Monday, April 15, 2024

Moms of the missing take to the streets for Mother’s Day march

Mother’s Day wasn’t a day of celebration for Mexico’s madres buscadoras, or searching mothers, who look for the disappeared.

Mothers of missing children and other family members took to the streets across Mexico on Wednesday to protest against authorities that have failed to locate their loved ones.

Durango, Puebla, Guanajuato, Nuevo León, Chiapas, Quintana Roo, Veracruz and Oaxaca were among the states where protests were held.

In Mexico City, madres buscadoras who have spent countless days searching for their missing children marched from the Monument to the Mother near the capital’s historic center to the Angel of Independence statue on Reforma Avenue.

“There’s nothing to celebrate; we’re dead in life,” said Rosa Icela Velasco Acosta, whose son disappeared in Mexico City in 2021.

“… We ask the authorities, we ask President López Obrador to return our children to us … Justice must be served,” she told the newspaper El Universal.

MOther's Day protest Chiapas
Women at a protest in Chiapas put up pictures of their missing loved ones. (Isabel Mateos Hinojosa/Cuartoscuro)

One of the chants shouted by mothers in Mexico City was, “They were taken alive, we want them back alive,” a message heard countless times at protests against the disappearance of 43 young male students in Iguala, Guerrero, in 2014.

In Durango, Silvia Ortiz of the Grupo Vida collective of searching mothers said that their protest was against impunity, corruption and the lack of empathy of authorities.

“Today I want them to feel the pain that burns in my soul,” she told the El Financiero newspaper.

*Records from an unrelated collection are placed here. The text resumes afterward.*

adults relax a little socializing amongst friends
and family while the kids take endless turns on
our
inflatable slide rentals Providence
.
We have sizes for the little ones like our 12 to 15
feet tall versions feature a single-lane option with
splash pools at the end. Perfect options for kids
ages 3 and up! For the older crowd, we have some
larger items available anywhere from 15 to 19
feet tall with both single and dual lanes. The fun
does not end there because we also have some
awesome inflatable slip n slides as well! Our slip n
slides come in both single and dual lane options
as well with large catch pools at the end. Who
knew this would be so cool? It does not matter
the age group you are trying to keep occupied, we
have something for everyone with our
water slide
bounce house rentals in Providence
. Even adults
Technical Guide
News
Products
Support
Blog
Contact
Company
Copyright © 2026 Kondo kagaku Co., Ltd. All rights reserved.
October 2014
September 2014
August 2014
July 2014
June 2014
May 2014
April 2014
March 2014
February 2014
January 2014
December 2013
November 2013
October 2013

Natalia García, who joined a protest outside government offices in Monterrey, Nuevo León, said that she and other mothers of missing children had empty places at their tables this Mother’s Day, and empty spaces in their hearts.

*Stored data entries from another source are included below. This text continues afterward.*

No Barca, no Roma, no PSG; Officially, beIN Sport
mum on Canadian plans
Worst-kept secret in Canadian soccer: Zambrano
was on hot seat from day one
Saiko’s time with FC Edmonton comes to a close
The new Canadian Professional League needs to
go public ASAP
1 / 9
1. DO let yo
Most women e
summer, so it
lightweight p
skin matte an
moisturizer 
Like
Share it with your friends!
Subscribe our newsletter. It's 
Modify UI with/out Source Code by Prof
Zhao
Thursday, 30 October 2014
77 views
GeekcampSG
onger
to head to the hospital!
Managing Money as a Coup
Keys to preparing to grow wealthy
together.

“We have nothing to celebrate. That’s why we’re here … shouting at society, shouting at the media, shouting at our governor, shouting at our attorney general,” she said.

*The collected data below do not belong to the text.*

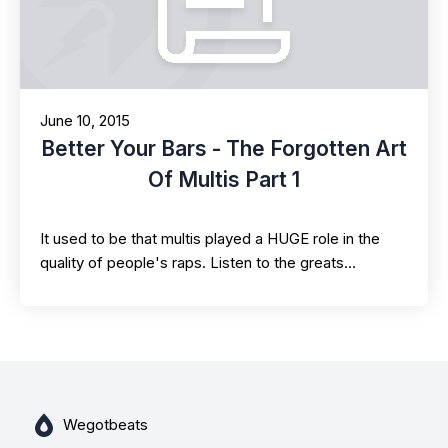
June 10, 2015
Better Your Bars - The Forgotten Art
Of Multis Part 1
It used to be that multis played a HUGE role in the
quality of people's raps. Listen to the greats…
Wegotbeats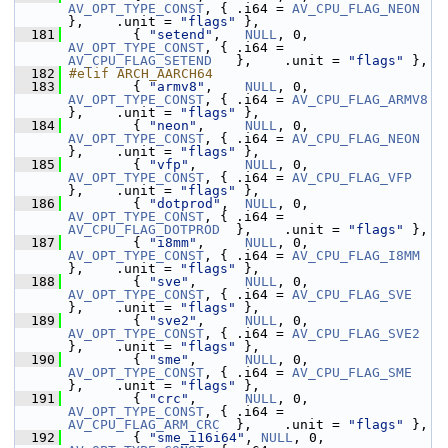
AV_OPT_TYPE_CONST
, { .i64 = 
AV_CPU_FLAG_NEON
},    .unit = 
"flags"
 },
  181
         { 
"setend"
,   
NULL
, 0, 
AV_OPT_TYPE_CONST
, { .i64 = 
AV_CPU_FLAG_SETEND
   },    .unit = 
"flags"
 },
  182
#elif ARCH_AARCH64
  183
         { 
"armv8"
,    
NULL
, 0, 
AV_OPT_TYPE_CONST
, { .i64 = 
AV_CPU_FLAG_ARMV8
},    .unit = 
"flags"
 },
  184
         { 
"neon"
,     
NULL
, 0, 
AV_OPT_TYPE_CONST
, { .i64 = 
AV_CPU_FLAG_NEON
},    .unit = 
"flags"
 },
  185
         { 
"vfp"
,      
NULL
, 0, 
AV_OPT_TYPE_CONST
, { .i64 = 
AV_CPU_FLAG_VFP
},    .unit = 
"flags"
 },
  186
         { 
"dotprod"
,  
NULL
, 0, 
AV_OPT_TYPE_CONST
, { .i64 = 
AV_CPU_FLAG_DOTPROD
  },    .unit = 
"flags"
 },
  187
         { 
"i8mm"
,     
NULL
, 0, 
AV_OPT_TYPE_CONST
, { .i64 = 
AV_CPU_FLAG_I8MM
},    .unit = 
"flags"
 },
  188
         { 
"sve"
,      
NULL
, 0, 
AV_OPT_TYPE_CONST
, { .i64 = 
AV_CPU_FLAG_SVE
},    .unit = 
"flags"
 },
  189
         { 
"sve2"
,     
NULL
, 0, 
AV_OPT_TYPE_CONST
, { .i64 = 
AV_CPU_FLAG_SVE2
},    .unit = 
"flags"
 },
  190
         { 
"sme"
,      
NULL
, 0, 
AV_OPT_TYPE_CONST
, { .i64 = 
AV_CPU_FLAG_SME
},    .unit = 
"flags"
 },
  191
         { 
"crc"
,      
NULL
, 0, 
AV_OPT_TYPE_CONST
, { .i64 = 
AV_CPU_FLAG_ARM_CRC
  },    .unit = 
"flags"
 },
  192
         { 
"sme_i16i64"
, 
NULL
, 0,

One high-profile missing person case that had a tragic end in the northern border state last year was that of 18-year-old woman Debanhi Escobar, who was found dead two weeks after she disappeared.

MOther's Day protest Mexico City
This woman in Mexico CIty accused the government of doing nothing to help women like her find their missing relatives. (Graciela López Herrera/Cuartoscuro)

Many missing Mexicans are never found, leaving their mothers and other family members with no closure to their ordeals, and in some cases left searching for loved ones for years.

Some madres buscadoras have even been killed themselves, with at least five such murders in 2022.

In Guanajuato, Bibiana Mendoza Negrete, a representative of the collective Hasta Encontrarte (Until I find you), attended a Mother’s Day protest outside the municipal place in Irapuato.

“Are we going to celebrate being murdered? Are we going to celebrate looking for our children? Are we going to celebrate not knowing anything about them?” she asked.

The number of people officially registered as missing in Mexico has grown by more than 4,000 this year and now stands at over 112,000 people. The vast majority of that number disappeared in the past two decades.